• **THE DATA**
******
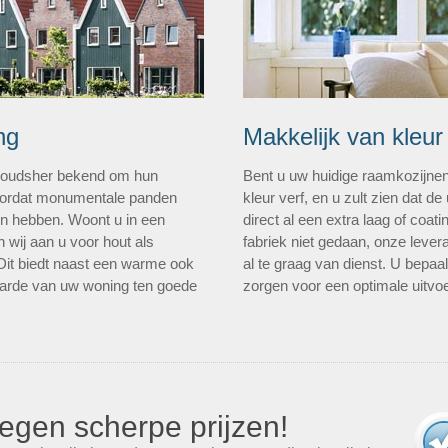
ng
Makkelijk van kleur
n oudsher bekend om hun
Bent u uw huidige raamkozijne
 doordat monumentale panden
kleur verf, en u zult zien dat de 
len hebben. Woont u in een
direct al een extra laag of coa
 wij aan u voor hout als
fabriek niet gedaan, onze lever
 Dit biedt naast een warme ook
al te graag van dienst. U bepaal
aarde van uw woning ten goede
zorgen voor een optimale uitvoe
egen scherpe prijzen!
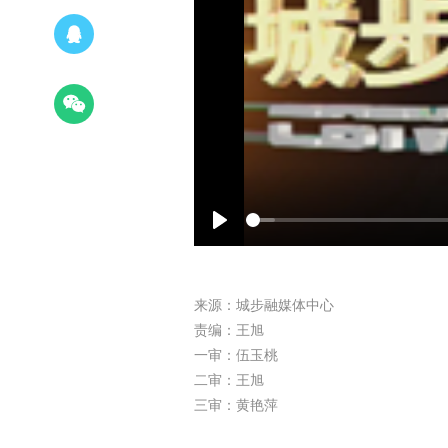
Play
来源：城步融媒体中心
责编：王旭
一审：伍玉桃
二审：王旭
三审：黄艳萍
******
Copy out the listing above in full and keep the pictures out.

ng
Makkelijk van kleur
n oudsher bekend om hun
Bent u uw huidige raamkozijne
 doordat monumentale panden
kleur verf, en u zult zien dat de 
len hebben. Woont u in een
direct al een extra laag of coa
 wij aan u voor hout als
fabriek niet gedaan, onze lever
 Dit biedt naast een warme ook
al te graag van dienst. U bepaal
aarde van uw woning ten goede
zorgen voor een optimale uitvoe
egen scherpe prijzen!
Play
来源：城步融媒体中心
责编：王旭
一审：伍玉桃
二审：王旭
三审：黄艳萍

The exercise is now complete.